Q) WHO has warned of a third wave in Europe and other parts of the world. There are few cases that signal that a possible third wave is here. Do you see more lockdown that could come into play and disrupt the business cycle which would mean that earnings estimates would have to be revised again?
A) There could be downside risks from a third wave and a lot depends on the severity and the duration. Vaccination is the key.
However, as we have seen during the second wave, corporates, in general, are better prepared to deal with the restrictions relative to the last year while the on-ground labour situation also seems to be better, as evidenced by continuing operations at most construction sites.
Also, despite a far higher number of cases during the second wave the lockdowns were less rigorous than what the country experienced in the Jun 2020 quarter. The lockdowns were more targeted, and most manufacturing-related activities were allowed to continue.
Q) What is your call on the small & midcaps. This space has been resilient in the recent past and has outperformed the benchmark indices so far in 2021. Will the momentum continue in the second half as well?
A) At all times we seek to maintain a balanced portfolio to ensure that portfolio performance is driven by stock selection rather than non-stock-specific risk factors such as market timing, beta, sector, or other such factor exposures.
We do not make any top-down allocation decisions on sector weights or thematic exposures.

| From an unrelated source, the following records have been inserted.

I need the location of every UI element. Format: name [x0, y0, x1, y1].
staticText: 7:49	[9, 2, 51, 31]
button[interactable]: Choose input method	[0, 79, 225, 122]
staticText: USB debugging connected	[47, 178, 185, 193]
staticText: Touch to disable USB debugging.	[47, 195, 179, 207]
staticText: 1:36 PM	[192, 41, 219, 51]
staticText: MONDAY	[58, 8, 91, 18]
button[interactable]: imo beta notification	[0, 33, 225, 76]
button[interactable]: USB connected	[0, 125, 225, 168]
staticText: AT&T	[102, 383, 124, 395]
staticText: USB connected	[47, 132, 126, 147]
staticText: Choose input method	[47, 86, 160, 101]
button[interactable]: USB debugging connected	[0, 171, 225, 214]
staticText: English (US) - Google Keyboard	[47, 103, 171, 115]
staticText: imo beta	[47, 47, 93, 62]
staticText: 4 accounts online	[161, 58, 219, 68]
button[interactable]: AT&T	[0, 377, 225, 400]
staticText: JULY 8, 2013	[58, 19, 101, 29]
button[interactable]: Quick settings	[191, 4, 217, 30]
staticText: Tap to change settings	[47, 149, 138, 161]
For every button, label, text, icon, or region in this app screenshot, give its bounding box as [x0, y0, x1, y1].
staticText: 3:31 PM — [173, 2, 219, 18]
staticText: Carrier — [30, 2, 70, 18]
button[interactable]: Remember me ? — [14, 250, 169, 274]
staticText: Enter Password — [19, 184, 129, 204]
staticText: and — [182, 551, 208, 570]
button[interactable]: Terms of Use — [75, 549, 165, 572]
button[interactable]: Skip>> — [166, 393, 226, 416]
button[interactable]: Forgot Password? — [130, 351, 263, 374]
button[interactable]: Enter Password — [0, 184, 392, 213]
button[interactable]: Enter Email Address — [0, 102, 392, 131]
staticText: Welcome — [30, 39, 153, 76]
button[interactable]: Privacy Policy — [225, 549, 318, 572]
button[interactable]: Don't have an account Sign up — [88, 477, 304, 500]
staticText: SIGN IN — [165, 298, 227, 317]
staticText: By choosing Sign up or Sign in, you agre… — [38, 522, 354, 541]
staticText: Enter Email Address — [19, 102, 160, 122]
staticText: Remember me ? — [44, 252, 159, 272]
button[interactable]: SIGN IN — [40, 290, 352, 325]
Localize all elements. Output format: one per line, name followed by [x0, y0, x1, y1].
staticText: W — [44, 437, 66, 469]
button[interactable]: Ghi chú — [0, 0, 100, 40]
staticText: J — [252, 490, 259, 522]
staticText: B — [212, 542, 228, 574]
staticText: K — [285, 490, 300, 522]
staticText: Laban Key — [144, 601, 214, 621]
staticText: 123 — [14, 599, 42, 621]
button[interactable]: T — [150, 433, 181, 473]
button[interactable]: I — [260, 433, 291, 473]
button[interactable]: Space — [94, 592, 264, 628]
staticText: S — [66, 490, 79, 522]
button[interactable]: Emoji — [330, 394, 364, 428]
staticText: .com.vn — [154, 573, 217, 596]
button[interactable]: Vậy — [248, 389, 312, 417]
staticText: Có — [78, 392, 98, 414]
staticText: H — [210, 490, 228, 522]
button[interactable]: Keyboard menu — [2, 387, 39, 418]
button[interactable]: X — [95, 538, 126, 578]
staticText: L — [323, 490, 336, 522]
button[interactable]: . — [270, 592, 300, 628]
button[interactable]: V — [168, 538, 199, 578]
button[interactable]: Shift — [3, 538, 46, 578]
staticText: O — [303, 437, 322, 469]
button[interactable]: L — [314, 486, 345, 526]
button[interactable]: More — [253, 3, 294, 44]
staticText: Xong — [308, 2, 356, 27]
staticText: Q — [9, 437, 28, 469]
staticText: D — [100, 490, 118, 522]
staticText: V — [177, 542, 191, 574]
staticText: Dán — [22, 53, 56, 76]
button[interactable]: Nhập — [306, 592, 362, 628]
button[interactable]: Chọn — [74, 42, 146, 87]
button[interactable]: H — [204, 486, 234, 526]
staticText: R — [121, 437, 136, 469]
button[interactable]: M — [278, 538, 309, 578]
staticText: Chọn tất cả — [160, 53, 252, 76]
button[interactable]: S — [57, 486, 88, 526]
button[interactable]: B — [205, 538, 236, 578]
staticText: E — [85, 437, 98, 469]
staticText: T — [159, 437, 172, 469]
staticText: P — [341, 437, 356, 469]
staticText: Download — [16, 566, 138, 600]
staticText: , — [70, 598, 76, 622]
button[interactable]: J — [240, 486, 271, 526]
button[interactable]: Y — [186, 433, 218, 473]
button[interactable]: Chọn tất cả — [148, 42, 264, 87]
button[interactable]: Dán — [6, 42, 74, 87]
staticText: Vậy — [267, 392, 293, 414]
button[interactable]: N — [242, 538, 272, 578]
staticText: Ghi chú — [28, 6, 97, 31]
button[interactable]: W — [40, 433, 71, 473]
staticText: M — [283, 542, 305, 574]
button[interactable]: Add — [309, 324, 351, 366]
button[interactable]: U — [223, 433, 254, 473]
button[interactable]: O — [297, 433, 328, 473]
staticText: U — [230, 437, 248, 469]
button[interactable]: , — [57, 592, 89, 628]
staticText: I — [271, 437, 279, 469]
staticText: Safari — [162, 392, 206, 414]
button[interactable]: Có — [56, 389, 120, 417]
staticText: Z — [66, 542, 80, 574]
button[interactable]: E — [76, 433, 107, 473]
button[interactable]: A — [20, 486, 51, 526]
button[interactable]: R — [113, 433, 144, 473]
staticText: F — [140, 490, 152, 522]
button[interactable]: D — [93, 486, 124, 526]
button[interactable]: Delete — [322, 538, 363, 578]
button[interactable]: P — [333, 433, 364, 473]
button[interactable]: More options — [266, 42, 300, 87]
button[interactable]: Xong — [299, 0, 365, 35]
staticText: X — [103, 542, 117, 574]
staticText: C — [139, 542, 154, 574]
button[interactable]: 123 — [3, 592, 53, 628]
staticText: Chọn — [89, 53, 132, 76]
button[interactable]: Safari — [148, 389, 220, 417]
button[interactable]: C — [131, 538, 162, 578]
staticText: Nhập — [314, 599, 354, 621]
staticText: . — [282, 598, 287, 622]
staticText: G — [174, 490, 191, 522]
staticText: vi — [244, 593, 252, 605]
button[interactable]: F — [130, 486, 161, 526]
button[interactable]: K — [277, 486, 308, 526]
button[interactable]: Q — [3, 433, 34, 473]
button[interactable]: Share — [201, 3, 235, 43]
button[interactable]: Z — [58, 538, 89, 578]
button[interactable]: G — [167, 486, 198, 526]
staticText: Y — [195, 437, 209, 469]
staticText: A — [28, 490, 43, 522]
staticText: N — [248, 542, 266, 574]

The sectoral or factor weights are an outcome of our bottom-up stock selection process.
In general, from a market cap perspective, while we invest across the spectrum, we find a greater number of opportunities in the mid-cap segment which is highly fertile for an alpha generation due to greater inefficiencies that exist in this area.
The way to look at it is that in our country, there are certain segments or sub-segments or sectors of the market, which are yet underdeveloped or under-penetrated. Hence, some of these leaders are also small and midcap companies.
At White Oak at any point in time, half of our portfolio is multicap, and at any point in time, half of our portfolio is roughly in small and midcap.
But, the way we look at it is that even within the small and mid-cap, what we own is the leadership of any sector or sub-sector of the industry.
Q) Someone said that don’t chase what has done well in the last six months. Do see the underperformers of 2021 making a comeback in the second half?
A) As mentioned above, we seek to maintain a balanced portfolio at all times and we avoid tilting the portfolio on any one axis of the growth vs value, low beta vs high beta, defensive vs cyclical debates.
We do not make any top-down allocation decision on sector weights or thematic exposures. Our investment approach of bottom-up stock selection is well applicable across sectors and market capitalization.
Q) Which are the next big themes emerging on D-Street?
A) India provides a structural investment opportunity with its strong domestically driven growth profile and a profitable and diverse corporate universe. Thus at any point in time, we continue to find opportunities across sectors.
Take the example of PLI which is expected to boost ‘Make in India’ and is a multi-year theme. Already large global companies have announced their plans to set up manufacturing plants in India. In domestic cyclical, we continue to find attractive opportunities in private financials.
The pandemic has accelerated digital adaption, not only in India but globally. There is much faster adoption of technology not only in our day-to-day lives but also by global enterprises.
Indeed what was seen as discretionary in terms of prioritising IT spend is seen as a necessity now. The IT Services sector is in the midst of it all.
Staying with digital adoption, if one looks at capital markets; while Indian households moving their savings and investments into capital markets has been a long trend, the rising push towards digital and DIY has only accelerated the trend and hence we believe all capital markets and savings/investment entities encompassing insurance, asset management, broking, market infrastructure intermediaries, fintech, etc are in an interesting journey.